Ses paroles flottèrent dans l'air comme une brise légère, mais elles étaient lourdes de sens, et elles frappèrent de plein fouet l'ombre géante qui se tenait face à elle. L'énorme silhouette se redressa, ses traits se modelant à la lumière de la faible lueur dans la pièce. L'expression de son visage était une parfaite combinaison de froideur et d'intensité, une pure menace incarnée. Mais derrière cette froideur, Léna pouvait distinguer un éclat de calcul, une intelligence sinistre qui semblait percer la brume d'incertitude qui enveloppait cette rencontre.

L'ombre la regarda longuement avant de répondre.
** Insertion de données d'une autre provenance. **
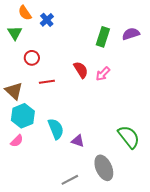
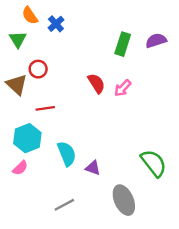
red line: (47, 82) -> (45, 108), moved
brown triangle: (14, 91) -> (17, 85), moved
gray line: (70, 180) -> (64, 205), moved

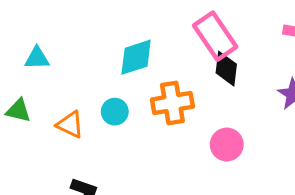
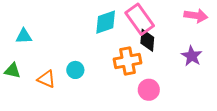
cyan diamond: (136, 57) -> (106, 22), moved
orange cross: (172, 103) -> (128, 61), moved

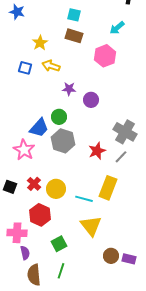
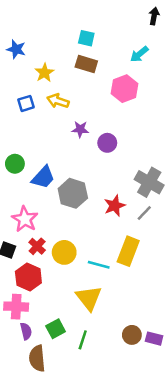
blue star: (17, 12) -> (16, 49), moved
blue square: (25, 68) -> (26, 103), turned -32
green circle: (59, 117) -> (15, 164), moved
pink star: (24, 150) -> (25, 219), moved
red hexagon: (40, 215) -> (28, 277), moved
yellow triangle: (91, 226) -> (89, 298), moved
green square: (59, 244) -> (56, 329), moved
green line: (61, 271) -> (83, 340), moved

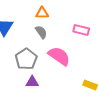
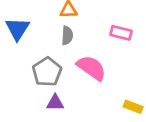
gray semicircle: (41, 32) -> (67, 36), turned 40

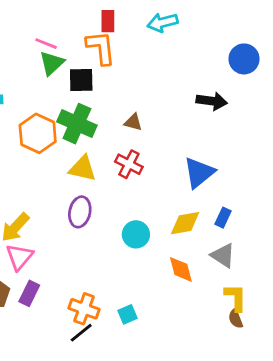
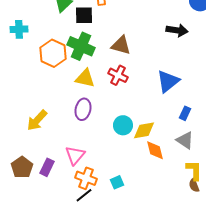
brown triangle: (133, 122) -> (121, 45), size x1.5
yellow diamond: (185, 223) -> (144, 130), moved
pink triangle: (19, 257) -> (75, 155), moved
Sa voix profonde résonna comme un écho dans la pièce.

- Tu es plus que ce que tu penses, humaine, plus que ce que tu veux croire. Tu es la clé, le catalyseur que nous attendions. Tu es celle qui pourra briser ou ouvrir la porte de ce que tu ne comprends même pas encore. Nous avons des comptes à régler avec ceux qui t'entourent, et toi, tu es le moyen d'arriver à la fin de ce jeu.

Léna sentit ses jambes fléchir sous elle. C'était trop. Elle n'avait jamais imaginé que sa vie de simple humaine pouvait être liée à quelque chose d'aussi vaste, d'aussi terrifiant. Les images des phénomènes étranges qu'elle avait vécus avec Mathieu prenaient soudainement un sens qu'elle n'avait pas voulu accepter.

- Tu mens, articula-t-elle, sa voix tremblante mais déterminée. Il n'y a pas de... porte. De quoi parles-tu ?

L'ombre esquissa un sourire glacial, comme si la simple idée de répondre à cette question était au-delà de ce qu'il était prêt à partager. Ses yeux, perçants, brillèrent d'une lueur dangereuse.

- Tu découvriras bientôt ce qu'il en est, mais sache ceci, humaine : tout ce que tu connais, tout ce que tu crois comprendre, est sur le point de s'effondrer. Mathieu, ici, le sait. Mais lui aussi, il fait partie de la solution... ou de la destruction.

La tension dans la pièce monta d'un cran, et Léna pouvait sentir une chaleur étrange, insoutenable se former autour d'elle. C'était comme si une partie d'elle-même, une part oubliée, commençait à se réveiller.

Soudainement, un autre cri perça la tension dans la pièce. Cette fois, il était plus proche, encore plus intense. Le cri semblait provenir de l'extérieur, un son aigu, désespéré, qu'elle reconnaissait. C'était celui de quelqu'un qu'elle connaissait. Mais qui ? Son esprit chercha frénétiquement à identifier la source, avant de se figer.

Elle n'eut pas le temps de réfléchir davantage. Les créatures dans la pièce semblaient toutes avoir entendu ce cri, car elles se tournèrent toutes brusquement vers la porte, prête à attaquer ou à fuir. Mathieu, toujours à terre, se redressa légèrement, luttant contre la douleur, les mains tendues vers elle.

- Léna... ne les suis pas, murmura-t-il faiblement, sa voix brisée par la terreur. Ce que tu cherches, ce que tu veux comprendre... cela va te détruire.

Il avait à peine terminé sa phrase que les portes de l'entrepôt s'ouvrirent brusquement, et une silhouette imposante s'avança, éclipsant tout sur son passage. Les autres créatures reculèrent instinctivement, mais pas par peur. Non, il y avait du respect dans leurs gestes.

La silhouette massive s'arrêta au centre de la pièce, un regard perçant braqué sur Léna. Il y avait quelque chose dans son regard, une certitude glacial, un savoir ancien.

- Tu ne peux pas fuir, Léna, dit-il d'une voix profonde, qui semblait percer les ténèbres. Nous savons maintenant qui tu es. Et il est trop tard pour reculer.